Willa’s throat was too tight to speak. There was a second horse, saddled, tied to Joseph’s mare. With a small jolt of surprise, she found her voice. “Aram Crane—did you find him? Is that his horse?”
“I found him, and that is his horse. I plan to keep it for my troubles. But him, I let go.”
“You let
him go? Why? Will you go after him again?”
Instead of explaining immediately, Joseph unlaced a bag behind his mare’s saddle and withdrew a letter, battered and creased. “If I am to hunt meat for my family before the winter, then I must return to them. There is no more time for tracking men. But here is a thing I found among that man’s belongings. It was meant for you.”

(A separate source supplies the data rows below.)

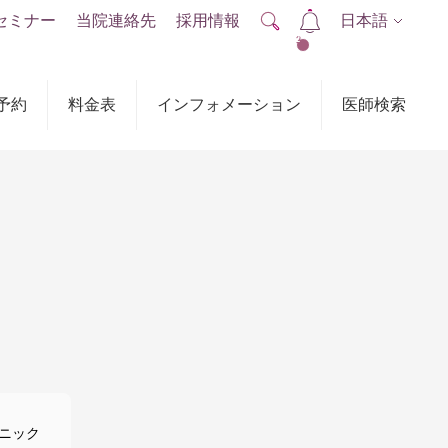
セミナー
当院連絡先
採用情報
日本語
2
予約
料金表
インフォメーション
医師検索
ニック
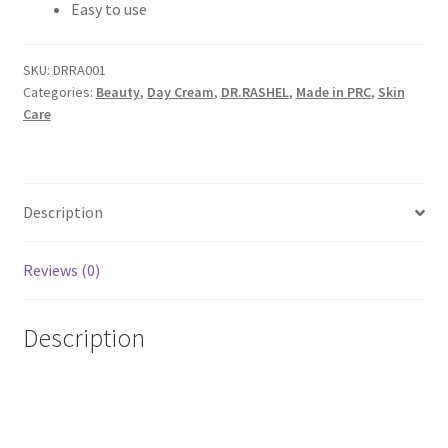
Easy to use
SKU:
DRRA001
Categories:
Beauty
,
Day Cream
,
DR.RASHEL
,
Made in PRC
,
Skin
Care
Description
Reviews (0)
Description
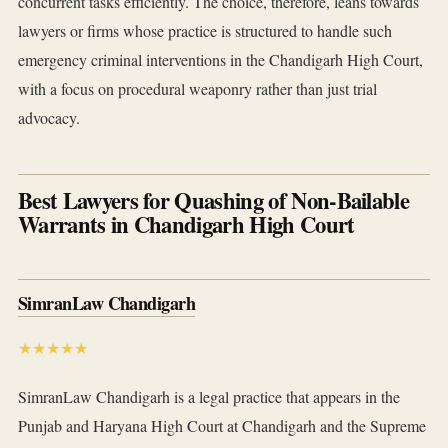
concurrent tasks efficiently. The choice, therefore, leans towards
lawyers or firms whose practice is structured to handle such
emergency criminal interventions in the Chandigarh High Court,
with a focus on procedural weaponry rather than just trial
advocacy.
Best Lawyers for Quashing of Non-Bailable
Warrants in Chandigarh High Court
SimranLaw Chandigarh
★★★★★
SimranLaw Chandigarh is a legal practice that appears in the
Punjab and Haryana High Court at Chandigarh and the Supreme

Frowning, she took the letter from Joseph’s hand. “Aram Crane had a letter for me?”
The corner of Joseph’s bruised mouth drew in. “He was not meant to have it. I think it was given to the smith to bring to you, and maybe it was that man who also penned it, but the words are—”
“Neil MacGregor’s?” she interrupted, having already made out the name of the sender. Fingers trembling, she unfolded the single page. It wasn’t a long missive—far too brief, when her heart craved a book of his words—but she devoured it with an eagerness she was helpless to conceal.
My Dear Willa,
And now abideth Faith, Hope, Love, these three; but the greatest of these is Love. If there is also Pain, that is Love’s mirrored side. Even the love the Almighty Lord gives to us, His Children, brought Him a Pain and Loss immeasurable and yet … He that spared not His own Son, but delivered Him up for us All, how shall He not with Him also freely give us all Things? Trust in His Goodness, Beloved, and the path He has prepared for you, and do not be too angry when you learn of the Doings of your Devoted Servant …
Neil MacGregor
She read the words again, grateful for them, comforted by them yet pierced with regret that she had denied such a man her love. Her heart underscored what were surely his last words to her with a silent and belated amen, though she puzzled over that last line. What doings did he mean? His leaving? She couldn’t be angry with him over that. She’d been so certain she wanted to walk her path alone, had bent all her will toward making Neil believe it.
But the heart is more courageous than the mind, and sometimes wiser.
When at last she looked up, Joseph’s strong brown face swam in her tears. She blinked them away and saw the hurting in his eyes too.